If you had the "RuntimeError: Negative discriminant in time marcher quadratic" error in the skeletonization, you may install an older version of skfmm, e.g., 0.0.8.

Installation

The CSD algorithm requires no installation. To install the necessary dependencies, run:

pip install -r requirements.txt

Due to the size of datasets, we provided examples as 3d-coordinates and their corresponding bounding box in dict files: 'objSz', 'objVoxInx'.

The mAxon_mError file is an example of an under-segmentation error, where two myelinated axons incorrectly were merged. The bounding box of this 3D object is 2004x1243x180, acquired at 50 nm x 50 nm x 50 nm resolution. To retrieve an object, load the coordinates as:

import numpy as np

fn = './example/mAxon_mError.npz'
data = np.load(fn)

obj_sz = data['objSz']
obj_voxInd = data['objVoxInx']
bw = np.zeros(obj_sz, dtype=np.uint8)
for ii in obj_voxInd: bw[tuple(ii)]=1 

Skeletonization

To skeletonize a 3D voxel-based object, we implemented the method from Hassouna & Farag (CVPR 2005); the method detects ridges in the distance field of the object surface.

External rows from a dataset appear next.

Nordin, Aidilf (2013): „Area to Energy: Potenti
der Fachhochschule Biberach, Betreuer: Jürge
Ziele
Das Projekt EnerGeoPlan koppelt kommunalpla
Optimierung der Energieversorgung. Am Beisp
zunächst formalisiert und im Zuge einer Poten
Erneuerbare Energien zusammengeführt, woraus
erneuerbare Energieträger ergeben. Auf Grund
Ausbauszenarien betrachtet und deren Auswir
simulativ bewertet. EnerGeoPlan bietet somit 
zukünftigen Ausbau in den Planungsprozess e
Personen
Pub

If you use skeleton3D in your research, please cite:

  • Abdollahzadeh, A., Sierra, A. & Tohka, J. Cylindrical Shape Decomposition for 3D Segmentation of Tubular Objects. IEEE Access 9, 23979–23995 (2021).

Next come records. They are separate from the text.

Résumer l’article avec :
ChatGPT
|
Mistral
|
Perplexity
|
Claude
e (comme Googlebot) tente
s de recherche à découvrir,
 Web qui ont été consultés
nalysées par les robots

The implementation only requires numpy and scikit-fmm

from skeleton3D import skeleton
skel = skeleton(bw)

You can modify the code to define the shortest path either as

  • Euler shortest path: sub-voxel precise
  • discrete shortest path: more robust but voxel precise

and also to exclude branches shorter than length_threshold value.

With the default values, one should be able to reproduce the results in ./results/skeleton_mAx.npy. The skeletonization of the example object, 2004x1243x180 voxels, takes about 9 mins on a machine with 2xIntel Xeon E5 2630 CPU 2.4 GHz with 512 GB RAM.

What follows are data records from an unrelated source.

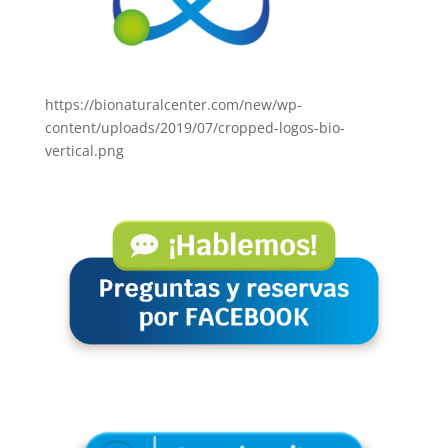
https://bionaturalcenter.com/new/wp-
content/uploads/2019/07/cropped-logos-bio-
vertical.png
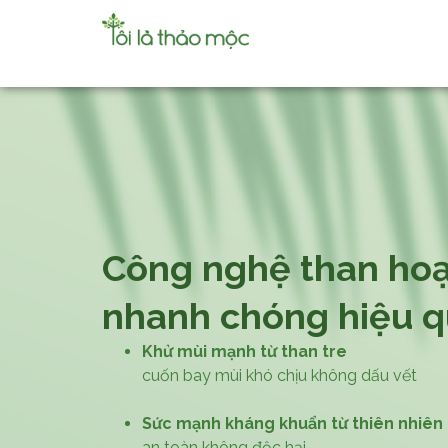
Công nghệ than hoạ
nhanh chóng hiệu 
Khử mùi mạnh từ than tre
cuốn bay mùi khó chịu không dấu vết
Sức mạnh kháng khuẩn từ thiên nhiên
an toàn không độc hại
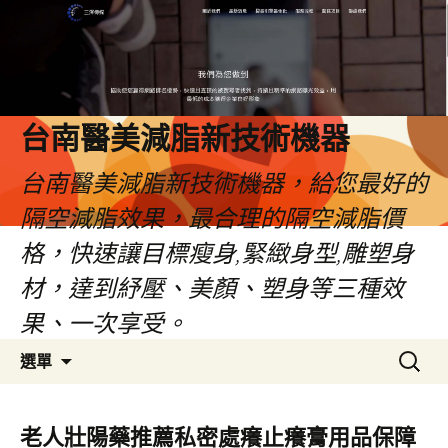
台南醫美減脂新技術機器
台南醫美減脂新技術機器，給您最好的
隔空減脂效果，最合理的隔空減脂價
格，快速讓目標瘦身,緊緻身型,雕塑身
材，達到紓壓、美顏、塑身等三種效
果、一次享受。
跳
搜
選單
至
尋
內
關
容
鍵
老人壯陽藥推薦私密處癢止癢膏用品保障
字:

Cylindrical shape decomposition

To apply CSD on a 3D voxel-based object, given its skeleton as skel, we have:

from shape_decomposition import object_analysis
decomposed_image, decomposed_skeleton = object_analysis(bw, skel)

decomposed_image is a list, which length is equal to the number of decomposition components. The bounding box for each component is equal to the bounding box of BW image, the input object. In ./results, we provided dec_obj1 and dec_obj2 for the mAxon_mError file with an under-segmentation error. Due to the size of datasets, we provided the decomposed objects as 3d-coordinates and their corresponding bounding box in dict files: 'objSz', 'objVoxInx'.

import numpy as np

fn = './example/dec_obj1.npz'
data = np.load(fn)

obj_sz = data['objSz']
obj_voxInd = data['objVoxInx']
obj1 = np.zeros(obj_sz, dtype=np.uint8)
for ii in obj_voxInd: obj1[tuple(ii)]=1

The same holds for obj2.

You can modify the code to define H_th value, which lies in the range [0, 1]. H_th is the similarity threshold between cross-sectional contours. Also, setting ub and lb, where ub>lb also modifies the zone of interest.

DeepACSON instance segmentation, i.e., the CSD algorithm, can be run for every 3D object, i.e., an axon, independently on a CPU core. Therefore, instance segmentation of N axons can be run in parallel, where N is the number of CPU cores assigned for the segmentation task.